Und so simpel, wie der französische Titel lautet, ist auch Schoendoerffers kompletter Film strukturiert, der einem im Prinzip nur den brutalen Machtkampf einiger Pariser Gangster zeigt, bei denen sich alles um Drogen, Alkohol, Geld und osteuropäische Prostituierte dreht, und die noch nicht einmal untereinander einen gewissen Ehrenkodex besitzen, der verhindert, dass sie sich gegenseitig zerfleischen.
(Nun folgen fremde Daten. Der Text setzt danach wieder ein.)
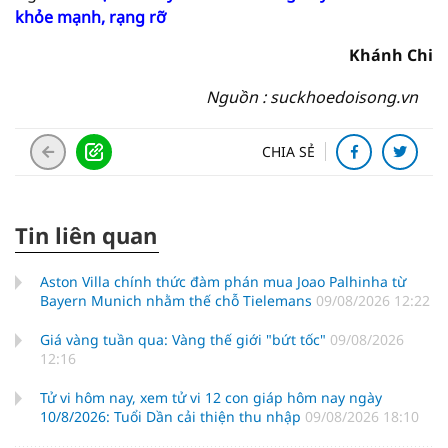
khỏe mạnh, rạng rỡ
Khánh Chi
Nguồn : suckhoedoisong.vn
CHIA SẺ
Tin liên quan
Aston Villa chính thức đàm phán mua Joao Palhinha từ
Bayern Munich nhằm thế chỗ Tielemans
09/08/2026 12:22
Giá vàng tuần qua: Vàng thế giới "bứt tốc"
09/08/2026
12:16
Tử vi hôm nay, xem tử vi 12 con giáp hôm nay ngày
10/8/2026: Tuổi Dần cải thiện thu nhập
09/08/2026 18:10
Das hat man alles schon mal gesehen, womöglich auch mit mehr Tiefgang und weniger klischeehaft, aber dennoch ist Schoendoerffer hier ein ungemein kraftvoller und realistischer Film gelungen, und sei es nur wegen seiner ungeschönten Brutalität, die teilweise schon etwas verstörend Menschenverachtendes an sich hat.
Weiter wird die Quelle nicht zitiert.